# Try it
Copy every line of the records below that holds the word "Point".

# Data items
▶

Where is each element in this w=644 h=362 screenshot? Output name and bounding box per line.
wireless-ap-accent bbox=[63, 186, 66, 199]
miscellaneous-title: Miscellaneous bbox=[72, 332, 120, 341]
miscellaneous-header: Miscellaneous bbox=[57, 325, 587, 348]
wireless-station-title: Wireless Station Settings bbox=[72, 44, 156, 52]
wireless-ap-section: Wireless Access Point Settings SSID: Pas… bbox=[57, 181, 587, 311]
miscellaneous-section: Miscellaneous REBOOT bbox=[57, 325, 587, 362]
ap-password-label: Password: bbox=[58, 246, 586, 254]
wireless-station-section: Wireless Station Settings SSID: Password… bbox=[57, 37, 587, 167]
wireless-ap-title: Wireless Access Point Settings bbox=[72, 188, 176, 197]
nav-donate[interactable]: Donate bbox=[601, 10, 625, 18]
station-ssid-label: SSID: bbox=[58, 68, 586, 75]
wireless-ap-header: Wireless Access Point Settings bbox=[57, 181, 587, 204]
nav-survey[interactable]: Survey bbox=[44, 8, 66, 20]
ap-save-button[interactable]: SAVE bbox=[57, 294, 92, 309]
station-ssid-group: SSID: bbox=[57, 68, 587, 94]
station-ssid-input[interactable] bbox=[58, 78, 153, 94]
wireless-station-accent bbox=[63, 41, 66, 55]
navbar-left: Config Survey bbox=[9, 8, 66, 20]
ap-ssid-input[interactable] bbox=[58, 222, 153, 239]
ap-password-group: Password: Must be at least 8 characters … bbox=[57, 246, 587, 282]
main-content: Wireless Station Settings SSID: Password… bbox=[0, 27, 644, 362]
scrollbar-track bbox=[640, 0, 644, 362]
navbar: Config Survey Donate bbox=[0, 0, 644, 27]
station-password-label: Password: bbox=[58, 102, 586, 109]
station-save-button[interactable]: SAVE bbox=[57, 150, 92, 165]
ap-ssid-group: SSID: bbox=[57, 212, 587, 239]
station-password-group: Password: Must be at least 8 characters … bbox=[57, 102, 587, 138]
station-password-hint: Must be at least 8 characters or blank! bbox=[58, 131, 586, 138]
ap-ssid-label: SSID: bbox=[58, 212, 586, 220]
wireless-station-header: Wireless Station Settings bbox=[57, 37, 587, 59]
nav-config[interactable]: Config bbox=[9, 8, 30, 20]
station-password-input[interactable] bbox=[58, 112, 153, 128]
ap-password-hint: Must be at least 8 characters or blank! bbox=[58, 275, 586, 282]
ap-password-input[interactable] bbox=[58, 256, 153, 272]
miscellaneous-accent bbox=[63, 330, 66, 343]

◀

# Task answer
wireless-ap-section: Wireless Access Point Settings SSID: Pas… bbox=[57, 181, 587, 311]
wireless-ap-title: Wireless Access Point Settings bbox=[72, 188, 176, 197]
wireless-ap-header: Wireless Access Point Settings bbox=[57, 181, 587, 204]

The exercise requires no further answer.